Terzo aumento consecutivo dell’inflazione nell’Eurozona, ma la Banca centrale europea dovrebbe tenere ancora dritta la barra dei tagli dei tassi d’interesse, seppur con un altro mini-ritocco. Eurostat, l’agenzia statistica dell’Ue, ha diffuso ieri le stime flash dell’incremento del costo della vita a dicembre, al 2,4% su base annua, in rialzo rispetto al valore di novembre (2,2%) e a quello di ottobre (2%).

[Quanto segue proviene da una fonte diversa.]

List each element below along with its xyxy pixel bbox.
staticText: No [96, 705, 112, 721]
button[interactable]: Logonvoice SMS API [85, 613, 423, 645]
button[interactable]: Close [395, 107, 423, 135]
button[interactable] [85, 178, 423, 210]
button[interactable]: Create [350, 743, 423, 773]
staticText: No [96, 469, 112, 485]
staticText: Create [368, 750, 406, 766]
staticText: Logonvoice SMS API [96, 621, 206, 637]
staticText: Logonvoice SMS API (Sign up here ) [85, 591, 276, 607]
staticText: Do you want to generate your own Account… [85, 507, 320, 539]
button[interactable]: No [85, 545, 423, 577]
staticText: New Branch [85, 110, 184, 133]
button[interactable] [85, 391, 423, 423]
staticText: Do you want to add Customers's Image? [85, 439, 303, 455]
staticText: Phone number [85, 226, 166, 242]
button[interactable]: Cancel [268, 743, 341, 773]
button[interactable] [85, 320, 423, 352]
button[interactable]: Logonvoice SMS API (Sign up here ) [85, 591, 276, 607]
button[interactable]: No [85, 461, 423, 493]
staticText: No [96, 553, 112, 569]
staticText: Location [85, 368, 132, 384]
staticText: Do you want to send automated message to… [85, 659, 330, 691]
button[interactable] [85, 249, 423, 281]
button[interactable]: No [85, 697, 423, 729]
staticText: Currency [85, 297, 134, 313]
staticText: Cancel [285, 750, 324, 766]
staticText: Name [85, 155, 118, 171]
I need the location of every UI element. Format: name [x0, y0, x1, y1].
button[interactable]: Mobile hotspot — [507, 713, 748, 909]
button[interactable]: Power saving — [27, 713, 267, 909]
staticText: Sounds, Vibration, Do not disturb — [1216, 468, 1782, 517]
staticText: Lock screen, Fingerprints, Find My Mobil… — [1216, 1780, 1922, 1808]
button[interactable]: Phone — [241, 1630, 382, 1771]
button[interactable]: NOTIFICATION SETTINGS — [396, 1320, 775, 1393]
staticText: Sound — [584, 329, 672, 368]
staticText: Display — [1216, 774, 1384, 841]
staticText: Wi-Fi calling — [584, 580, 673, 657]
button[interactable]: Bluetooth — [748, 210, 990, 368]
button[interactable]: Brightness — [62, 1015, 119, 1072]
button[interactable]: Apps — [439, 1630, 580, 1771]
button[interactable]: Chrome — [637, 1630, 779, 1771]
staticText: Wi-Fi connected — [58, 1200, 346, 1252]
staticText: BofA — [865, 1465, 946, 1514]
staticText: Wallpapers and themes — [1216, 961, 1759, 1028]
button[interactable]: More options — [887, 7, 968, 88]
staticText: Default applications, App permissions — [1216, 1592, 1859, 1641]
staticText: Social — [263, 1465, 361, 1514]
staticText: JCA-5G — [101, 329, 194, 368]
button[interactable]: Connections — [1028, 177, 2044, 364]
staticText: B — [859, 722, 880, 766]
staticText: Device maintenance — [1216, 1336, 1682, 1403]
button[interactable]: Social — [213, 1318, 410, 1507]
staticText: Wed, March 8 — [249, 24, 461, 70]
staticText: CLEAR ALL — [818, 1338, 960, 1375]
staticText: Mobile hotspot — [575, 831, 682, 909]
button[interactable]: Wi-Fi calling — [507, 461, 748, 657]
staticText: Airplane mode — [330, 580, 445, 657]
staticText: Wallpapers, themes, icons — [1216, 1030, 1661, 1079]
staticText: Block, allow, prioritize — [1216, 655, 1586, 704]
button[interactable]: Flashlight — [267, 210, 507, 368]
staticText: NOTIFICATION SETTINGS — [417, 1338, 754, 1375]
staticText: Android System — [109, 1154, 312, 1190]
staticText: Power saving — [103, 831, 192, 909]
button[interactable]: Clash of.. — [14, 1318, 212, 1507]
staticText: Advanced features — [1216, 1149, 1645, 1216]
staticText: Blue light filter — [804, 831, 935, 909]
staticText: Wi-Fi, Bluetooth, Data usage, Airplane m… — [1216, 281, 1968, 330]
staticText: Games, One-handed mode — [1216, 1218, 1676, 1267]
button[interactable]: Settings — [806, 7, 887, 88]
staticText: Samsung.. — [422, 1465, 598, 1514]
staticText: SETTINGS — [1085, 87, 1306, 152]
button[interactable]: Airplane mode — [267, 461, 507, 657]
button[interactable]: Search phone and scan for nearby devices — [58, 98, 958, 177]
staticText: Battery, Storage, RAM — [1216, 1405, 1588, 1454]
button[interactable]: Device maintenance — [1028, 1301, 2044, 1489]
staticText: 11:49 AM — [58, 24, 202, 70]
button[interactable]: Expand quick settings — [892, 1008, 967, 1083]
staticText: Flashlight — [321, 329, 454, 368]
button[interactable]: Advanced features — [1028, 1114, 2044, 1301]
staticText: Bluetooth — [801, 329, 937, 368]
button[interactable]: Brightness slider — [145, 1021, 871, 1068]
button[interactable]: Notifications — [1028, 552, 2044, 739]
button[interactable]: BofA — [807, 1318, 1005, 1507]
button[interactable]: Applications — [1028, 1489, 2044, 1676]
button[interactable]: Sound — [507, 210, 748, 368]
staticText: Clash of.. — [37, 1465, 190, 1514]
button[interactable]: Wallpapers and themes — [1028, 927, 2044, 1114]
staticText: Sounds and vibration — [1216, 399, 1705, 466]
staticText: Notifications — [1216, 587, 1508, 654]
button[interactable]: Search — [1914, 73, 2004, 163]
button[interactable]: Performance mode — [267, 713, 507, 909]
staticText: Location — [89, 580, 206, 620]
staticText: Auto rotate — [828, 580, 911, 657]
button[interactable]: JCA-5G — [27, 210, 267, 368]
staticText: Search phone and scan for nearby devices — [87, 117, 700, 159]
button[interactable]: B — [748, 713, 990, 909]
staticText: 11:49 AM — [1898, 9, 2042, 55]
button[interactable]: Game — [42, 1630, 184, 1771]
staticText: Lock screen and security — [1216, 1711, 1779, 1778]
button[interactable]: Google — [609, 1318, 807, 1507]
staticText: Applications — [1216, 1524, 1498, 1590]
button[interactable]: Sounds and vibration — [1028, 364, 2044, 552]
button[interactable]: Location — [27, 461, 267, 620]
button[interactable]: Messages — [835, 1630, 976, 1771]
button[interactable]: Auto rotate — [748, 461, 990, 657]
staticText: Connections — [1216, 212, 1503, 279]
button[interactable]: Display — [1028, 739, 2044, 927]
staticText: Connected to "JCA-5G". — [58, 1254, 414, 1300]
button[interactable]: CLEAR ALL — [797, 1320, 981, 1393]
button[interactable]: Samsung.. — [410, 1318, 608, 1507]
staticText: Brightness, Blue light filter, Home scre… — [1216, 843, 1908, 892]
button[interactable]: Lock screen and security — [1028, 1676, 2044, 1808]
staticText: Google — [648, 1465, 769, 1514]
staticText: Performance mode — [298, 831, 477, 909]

In linea con le previsioni degli analisti, la risalita dell’inflazione – che dovrà essere confermata dai dati consolidati che saranno pubblicati a metà mese – è stato trainato in particolare dai costi dell’energia, in aumento per la prima volta da luglio seppur di un marginale +0,1% (era -2% a novembre), insieme ai servizi (4%, dal 3,9% del periodo precedente). L’inflazione di fondo, al netto delle componenti volatili come beni energetici e alimentari, è stata del 2,7%.

LE STIME
In Italia, a dicembre, secondo le stime diffuse sempre ieri dall’Istat, i prezzi sono aumentati dello 0,1% su base mensile e dell’1,3% su base annua, come nel mese precedente. Rallenta il ritmo di crescita dei prezzi dei beni alimentari, per la cura della casa e della persona, il cosiddetto carrello della spesa, da +2,3% a +1,9%. In media, nel 2024 i prezzi al consumo hanno registrato una crescita dell’1%, in deciso calo rispetto al +5,7% del 2023. Il dato italiano armonizzato con i criteri europei è lievemente diverso da quello nazionale e dà l’inflazione tricolore all’1,4% nel mese appena trascorso, in calo rispetto al precedente 1,5%.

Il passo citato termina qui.